LAUSR

Patients with sickle cell anemia (SCA) can acquire many biochemical abnormalities, including altered magnesium levels. However, the roles of magnesium in the pathogenesis and management of SCA need to be determined. The aim of this work was to evaluate magnesium levels among pediatric patients with SCA in Basra, Iraq. The study employed a case-control design and examined 87 patients with SCA (3–15 years old) who had attended the Basra Center for Hereditary Blood Diseases while in a steady state and 90 apparently healthy control subjects. Complete blood count, red blood cell (RBC), and serum magnesium, calcium, potassium, sodium, zinc, and copper levels were measured in all subjects.
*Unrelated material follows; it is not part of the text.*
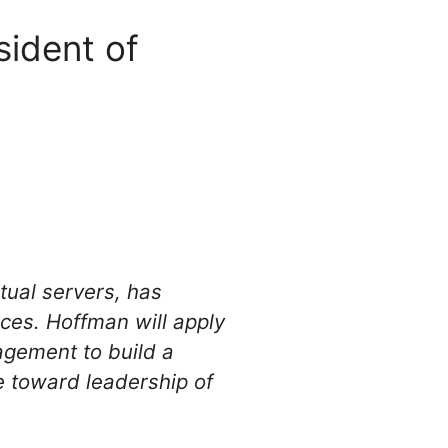
ident of
tual servers, has
ces. Hoffman will apply
agement to build a
e toward leadership of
The results revealed significantly lower RBC and serum magnesium levels among the patients with SCA (3.62 ± 0.42 and 1.35 ± 0.19 mg/dL, respectively) than those among the control subjects (4.47 ± 0.55 and 1.87 ± 0.27 mg/dL, respectively). In addition, compared to the control subjects, the patients with SCA had significantly lower serum levels of potassium, sodium, and zinc; significantly higher serum levels of copper; and significantly higher Ca/Mg and Na/Mg ratios. Among the SCA patients, the RBC magnesium level was significantly negatively associated with the frequencies of vaso-occlusive crises (r = − 0.423, P < 0.001) and disease-related hospitalization (r = − 0.225, P < 0.05). To conclude, the RBC magnesium level, but not the serum magnesium level, is significantly associated with vaso-occlusive crises and hospitalization. Therefore, screening and management of low RBC magnesium levels in SCA patients are required.